- [EXERCISE DIRECTIONS] Among the entries that follow, find every line with the word "имат" and copy it.

- [DATA FOR THE TASK]
--- START ---

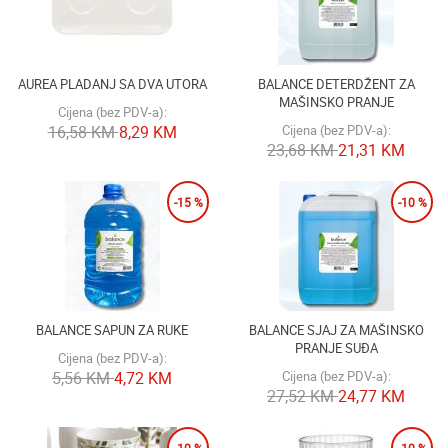
AUREA PLADANJ SA DVA UTORA
BALANCE DETERDŽENT ZA
MAŠINSKO PRANJE
Cijena (bez PDV-a):
16,58 KM
8,29 KM
Cijena (bez PDV-a):
23,68 KM
21,31 KM
-15 %
-10 %
BALANCE SAPUN ZA RUKE
BALANCE SJAJ ZA MAŠINSKO
PRANJE SUĐA
Cijena (bez PDV-a):
5,56 KM
4,72 KM
Cijena (bez PDV-a):
27,52 KM
24,77 KM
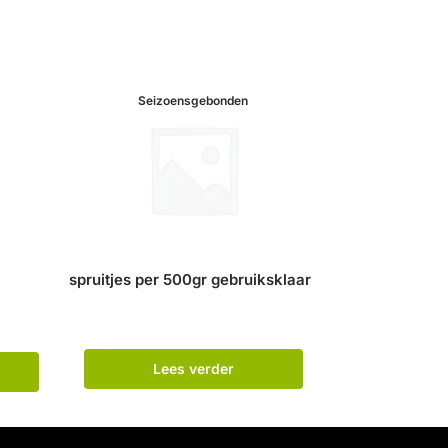
Seizoensgebonden
spruitjes per 500gr gebruiksklaar
Lees verder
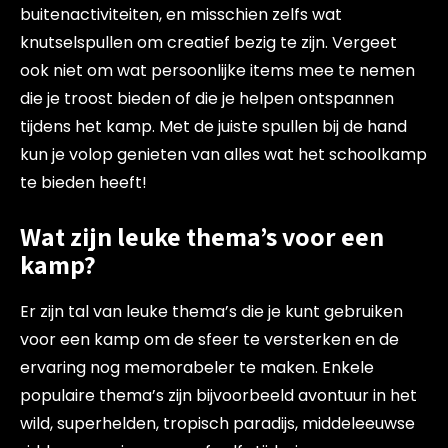
buitenactiviteiten, en misschien zelfs wat
knutselspullen om creatief bezig te zijn. Vergeet
ook niet om wat persoonlijke items mee te nemen
die je troost bieden of die je helpen ontspannen
tijdens het kamp. Met de juiste spullen bij de hand
kun je volop genieten van alles wat het schoolkamp
te bieden heeft!
Wat zijn leuke thema’s voor een
kamp?
Er zijn tal van leuke thema’s die je kunt gebruiken
voor een kamp om de sfeer te versterken en de
ervaring nog memorabeler te maken. Enkele
populaire thema’s zijn bijvoorbeeld avontuur in het
wild, superhelden, tropisch paradijs, middeleeuwse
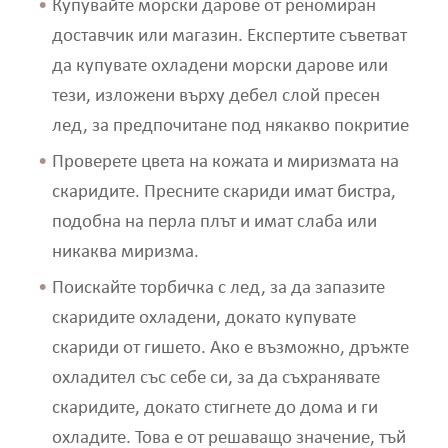
Купувайте морски дарове от реномиран
доставчик или магазин. Експертите съветват
да купувате охладени морски дарове или
тези, изложени върху дебел слой пресен
лед, за предпочитане под някакво покритие
Проверете цвета на кожата и миризмата на
скаридите. Пресните скариди имат бистра,
подобна на перла плът и имат слаба или
никаква миризма.
Поискайте торбичка с лед, за да запазите
скаридите охладени, докато купувате
скариди от гишето. Ако е възможно, дръжте
охладител със себе си, за да съхранявате
скаридите, докато стигнете до дома и ги
охладите. Това е от решаващо значение, тъй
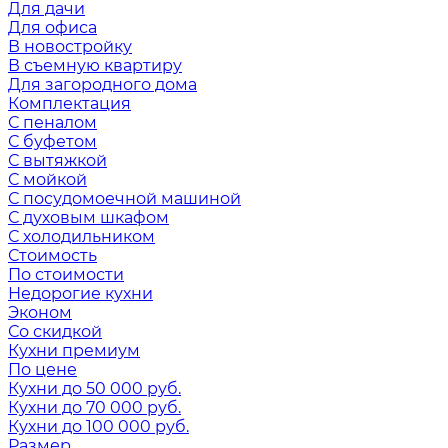
Для дачи
Для офиса
В новостройку
В съемную квартиру
Для загородного дома
Комплектация
С пеналом
С буфетом
С вытяжкой
С мойкой
С посудомоечной машиной
С духовым шкафом
С холодильником
Стоимость
По стоимости
Недорогие кухни
Эконом
Со скидкой
Кухни премиум
По цене
Кухни до 50 000 руб.
Кухни до 70 000 руб.
Кухни до 100 000 руб.
Размер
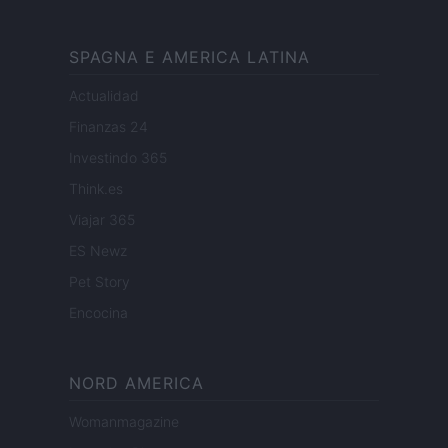
SPAGNA E AMERICA LATINA
Actualidad
Finanzas 24
Investindo 365
Think.es
Viajar 365
ES Newz
Pet Story
Encocina
NORD AMERICA
Womanmagazine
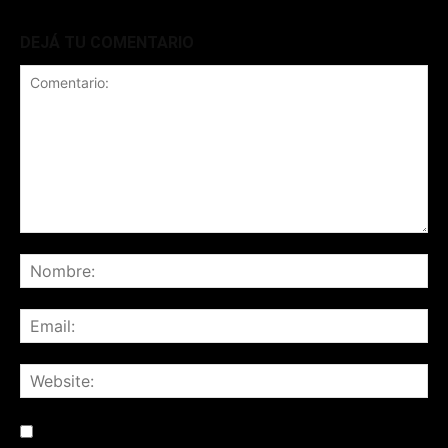
DEJÁ TU COMENTARIO
Save my name, email, and website in this browser for the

--- END ---

- [REPLY TO THE EXERCISE]
скаридите. Пресните скариди имат бистра,
подобна на перла плът и имат слаба или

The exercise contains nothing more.